Work to be completed
Where the line containing "Varmvattenberedare" appears, start repeating, and continue exactly through the last line below, adding nothing. Include no pictures.

Material shown
▬▬▬

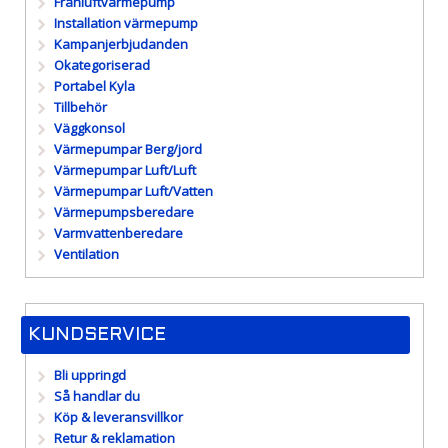
Frånluftvärmepump
Installation värmepump
Kampanjerbjudanden
Okategoriserad
Portabel Kyla
Tillbehör
Väggkonsol
Värmepumpar Berg/jord
Värmepumpar Luft/Luft
Värmepumpar Luft/Vatten
Värmepumpsberedare
Varmvattenberedare
Ventilation
KUNDSERVICE
Bli uppringd
Så handlar du
Köp & leveransvillkor
Retur & reklamation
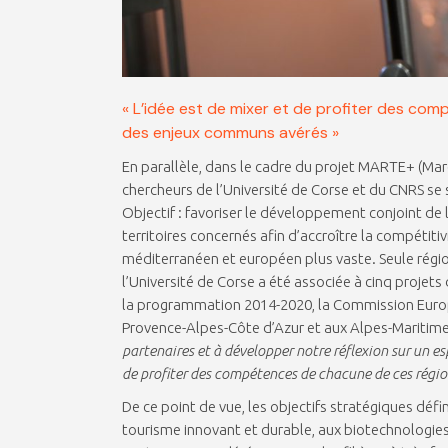
« L’idée est de mixer et de profiter des c
des enjeux communs avérés »
En parallèle, dans le cadre du projet MARTE+ (Mare, 
chercheurs de l’Université de Corse et du CNRS se s
Objectif : favoriser le développement conjoint de l’
territoires concernés afin d’accroître la compétitiv
méditerranéen et européen plus vaste. Seule régio
l’Université de Corse a été associée à cinq projets
la programmation 2014-2020, la Commission Europé
Provence-Alpes-Côte d’Azur et aux Alpes-Maritim
partenaires et à développer notre réflexion sur un e
de profiter des compétences de chacune de ces régi
De ce point de vue, les objectifs stratégiques défini
tourisme innovant et durable, aux biotechnologie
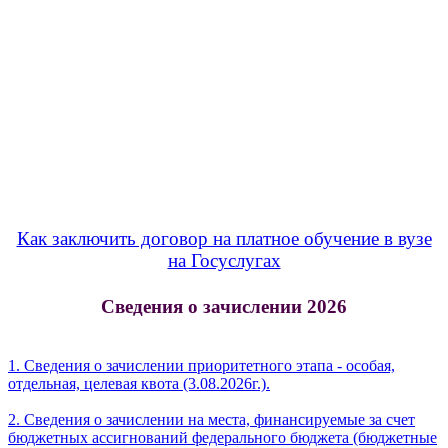
Как заключить договор на платное обучение в вузе
на Госуслугах
Сведения о зачислении 2026
1. Сведения о зачислении приоритетного этапа - особая,
отдельная, целевая квота (3.08.2026г.).
2. Сведения о зачислении на места, финансируемые за счет
бюджетных ассигнований федерального бюджета (бюджетные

▬▬▬

Completed exercise
Varmvattenberedare
Ventilation
KUNDSERVICE
Bli uppringd
Så handlar du
Köp & leveransvillkor
Retur & reklamation
« L’idée est de mixer et de profiter des c
des enjeux communs avérés »
En parallèle, dans le cadre du projet MARTE+ (Mare, 
chercheurs de l’Université de Corse et du CNRS se s
Objectif : favoriser le développement conjoint de l’
territoires concernés afin d’accroître la compétitiv
méditerranéen et européen plus vaste. Seule régio
l’Université de Corse a été associée à cinq projets
la programmation 2014-2020, la Commission Europé
Provence-Alpes-Côte d’Azur et aux Alpes-Maritim
partenaires et à développer notre réflexion sur un e
de profiter des compétences de chacune de ces régi
De ce point de vue, les objectifs stratégiques défini
tourisme innovant et durable, aux biotechnologie
Как заключить договор на платное обучение в вузе
на Госуслугах
Сведения о зачислении 2026
1. Сведения о зачислении приоритетного этапа - особая,
отдельная, целевая квота (3.08.2026г.).
2. Сведения о зачислении на места, финансируемые за счет
бюджетных ассигнований федерального бюджета (бюджетные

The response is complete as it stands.